Now, the last scene. The war effort is in trouble: Eurasia is winning. Then, out of nowhere a miarculous counterattack is formed and Oceania is victorius. The crowd accepts this instantly. Obviously, one or both of these things is false. The likely lie is about the counterattack. In actuality, the war really did fluctuate in fourth zone, but now Oceania is actually losing. It's initial brutality and organization lead to early victories, but it's malaise and lack of entreprise is the Party's downfall. However, the Party certainly can not admit that, so they keep the lies gong to continue their power as long as they can. Why would they tell of the lost ground in the first place? They have to set up the climax, the victory. The counteratatack might have actually happened and failed horribly. No matter like North Korea, they'll keep the lies going.

So, what does this all mean? This means that a degenerating, increasingly inefficent superpower is losing to two nations. Instead of diverting all resources to the war effort, however, the Party draw another historical parellel that of Nazi Germany. The Nazi regime, when loss on the Eastern Front was growing more and more likely, actually doubled down on Holocaust efforts. Oceania at the point of Winston's imprisonment is spending enormous power on spying (those telescreens definitely don't power themselves) and torturing their citizens. Like the Holocaust, this diverts from the war effort. Like Nazi Germany in 1945, the Party is hellbent on brainwashing as many people as possible, to retain emotional power over the people even as their power ends. People this insane are not uncommon in totalitarian governments. The Party s really in it's death throes, and the book (not a new invention by 1984) is it's device to catch and convert any dissidents. It's a brilliant scheme and very well hidden.

Holy fuck did I just type all this.

edited 9th Jan '12 8:14:20 PM by Erock

If you don't like a single Frank Ocean song, you have no soul.
 14 Hopeless Situation Warrior, Mon, 9th Jan '12 8:04:25 PM from Canada.
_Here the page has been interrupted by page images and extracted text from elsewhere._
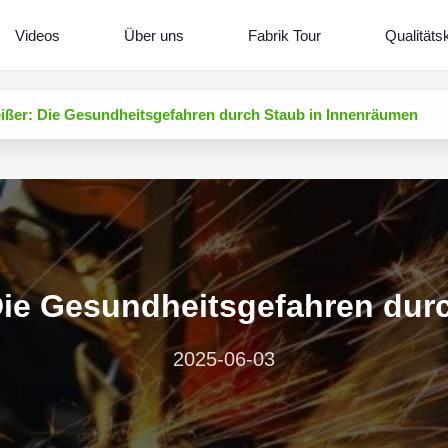
Videos
Über uns
Fabrik Tour
Qualitäts
ißer: Die Gesundheitsgefahren durch Staub in Innenräumen
Die Gesundheitsgefahren dur
2025-06-03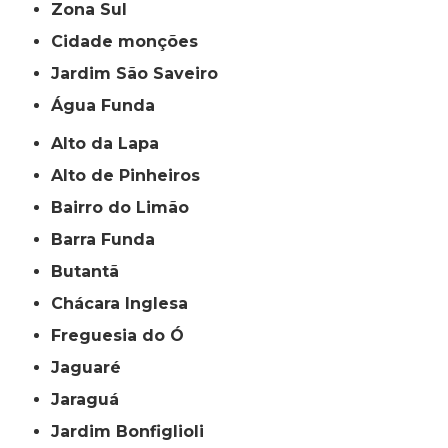
Zona Sul
cidade monções
jardim São Saveiro
Água Funda
Alto da Lapa
Alto de Pinheiros
Bairro do Limão
Barra Funda
Butantã
Chácara Inglesa
Freguesia do Ó
Jaguaré
Jaraguá
Jardim Bonfiglioli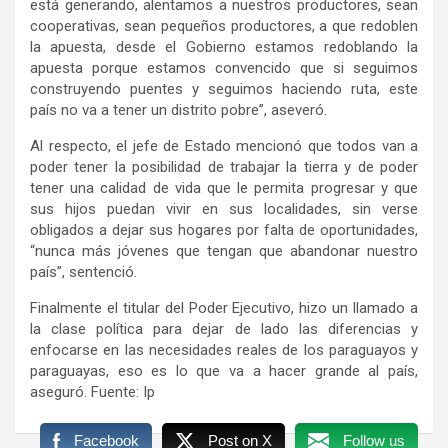
está generando, alentamos a nuestros productores, sean
cooperativas, sean pequeños productores, a que redoblen
la apuesta, desde el Gobierno estamos redoblando la
apuesta porque estamos convencido que si seguimos
construyendo puentes y seguimos haciendo ruta, este
país no va a tener un distrito pobre”, aseveró.
Al respecto, el jefe de Estado mencionó que todos van a
poder tener la posibilidad de trabajar la tierra y de poder
tener una calidad de vida que le permita progresar y que
sus hijos puedan vivir en sus localidades, sin verse
obligados a dejar sus hogares por falta de oportunidades,
“nunca más jóvenes que tengan que abandonar nuestro
país”, sentenció.
Finalmente el titular del Poder Ejecutivo, hizo un llamado a
la clase política para dejar de lado las diferencias y
enfocarse en las necesidades reales de los paraguayos y
paraguayas, eso es lo que va a hacer grande al país,
aseguró. Fuente: Ip
Facebook
Post on X
Follow us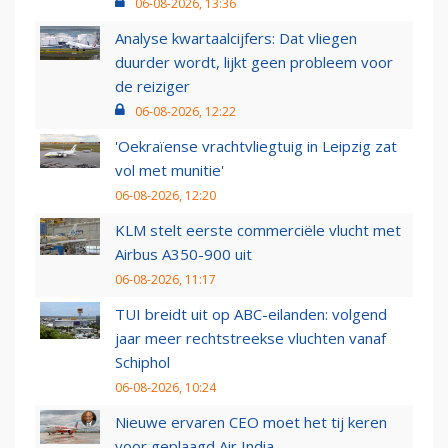
06-08-2026, 13:36
Analyse kwartaalcijfers: Dat vliegen
duurder wordt, lijkt geen probleem voor
de reiziger
06-08-2026, 12:22
'Oekraïense vrachtvliegtuig in Leipzig zat
vol met munitie'
06-08-2026, 12:20
KLM stelt eerste commerciële vlucht met
Airbus A350-900 uit
06-08-2026, 11:17
TUI breidt uit op ABC-eilanden: volgend
jaar meer rechtstreekse vluchten vanaf
Schiphol
06-08-2026, 10:24
Nieuwe ervaren CEO moet het tij keren
voor geplaagd Air India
The middle part.
[up] That's a really interesting interpretation. Good thinking.

It's kind of nice to think that the Party will fall and its citizens liberated, even if that may not be what Orwell intended.

edited 9th Jan '12 8:05:08 PM by HopelessSituationWarrior

"Weird doors open. People fall into things."
 15 Erock, Mon, 9th Jan '12 8:07:51 PM from Toronto
Proud Canadian
It really is. It's realistic too, the system is simly unsustainable. At leat this was it's defeated and doesn't implode into civil war.

edited 10th Jan '12 4:58:40 AM by Erock

If you don't like a single Frank Ocean song, you have no soul.
 16 Firebert, Mon, 9th Jan '12 11:31:38 PM from Somewhere in Illinois
That One Guy
I never thought of it that way. That's nice. smile
 17 Nicknacks, Tue, 10th Jan '12 4:23:00 AM from Land Down Under
Ding-ding! Going down...
I'm not sure I find your argument convincing — it relies on a few hypotheticals. It could be true, it could not be. No one could know. Winston certainly doesn't — he dies in the grip of some crazy manic fever — and the Party isn't likely to bow out gracefully either should it actually be losing.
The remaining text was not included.